Nothing surprised us or caught us off guard. I will say our development team was on an off-site get together during this last outage, so the editor crashing wasn’t an issue for our team, but we also didn’t hear much from our end-users. We had 1 end user reach out and inform us that the file uploader was throwing an error, but thanks to the knowledge and wisdom shared by our Bubble representative, I can piece together an educated guess on the why without reaching out.

I do think it’s a bit of an overstatement to say that the it didn’t affect people on Dedicated though, because truthfully even dedicated instances have several dependencies on the main cluster still. The biggest plus though is that in most cases, any hiccups only affects our development team, and not the end users. I’d rather myself be annoyed and unable to be productive than have our end users have that experience. But, it’s not fair to say that it didn’t have an affect at all, because it did. A more fair term to say there would be: “Most applications on Dedicated plans remained online, and those who didn’t a root cause has been identified” - Obviously I am assuming a bit at the end there, but I feel like that is a better way to present the events on Dedicated applications.

7 Likes

Thats fair, but I am just asking for better communication about the true impact of using a test plugin (especially in a dedicated plan). Theres a big difference between a general warning that states my app might be slower if I test my plugins in production vs stating it bridges my app to the main cluster.

When i migrated to dedicated, i received a 13 page guide on the transition, this should have been on there. What other edge cases are there that might take down a dedicated server when the main cluster is down?

4 Likes

I 100% see what you mean, it’s definetly an unexpected issue and I’m sure there wil be a note about that in the next version of that guide.

Anyway for me that warning has always been enough to leave prodution app to production plugin, and use toy apps for testing :man_shrugging:

3 Likes

The question remains the same regardless. Why don’t you guys push code after hours, meaning after 5pm west coast time? Why risking so much? How many people have to be on duty to revert the pushes? You guys force us to push our apps after hours for our clients, why don’t you do the same for your clients?

Honestly it makes no sense that this happens every other week.

9 Likes

For me this is weird. Supposedly the editors are running on our instances. Seems like the code would be isolated but ‘parently not

Also

Ours (Mirea) is awesome! And super helpful.

5 Likes

I’m reaching out with deep concern about the ongoing disruptions we are experiencing with Bubble.io hosting. The impact of these interruptions on our business operations and client relationships has reached a critical point, and I feel compelled to address this issue publicly.

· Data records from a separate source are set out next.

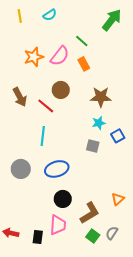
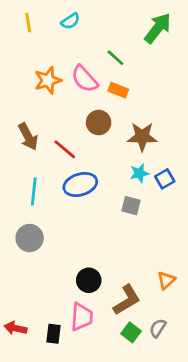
pink semicircle: (60, 56) -> (84, 79), turned 100
orange rectangle: (84, 64) -> (118, 90), turned -40
brown circle: (61, 90) -> (99, 123), moved
cyan line: (43, 136) -> (34, 192), moved
blue square: (118, 136) -> (165, 179), moved
blue ellipse: (57, 169) -> (80, 184), moved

The assumption of full responsibility by Bubble.io does little to mitigate the actual issues we are facing. The fact is, the frequency of disruptions is costing us customers, damaging our reputation, and affecting our bottom line.

One of the core issues is the lack of a proper testing environment. It appears that Bubble.io is using production environments for testing purposes, resulting in constant disruptions for paying subscribers like us. This practice is unacceptable and directly contributes to the problems we are encountering on a weekly basis.

In my twelve years of running my app on my own servers, I experienced only three service disruptions. Since migrating to Bubble.io, I am now dealing with disruptions almost every week. This level of instability is unsustainable and is putting our business at risk of losing significant clients.

I have had numerous meetings with upset customers who are frustrated with the continuous issues we are facing. These disruptions not only affect our operations but also erode the trust and confidence of our clients in our services.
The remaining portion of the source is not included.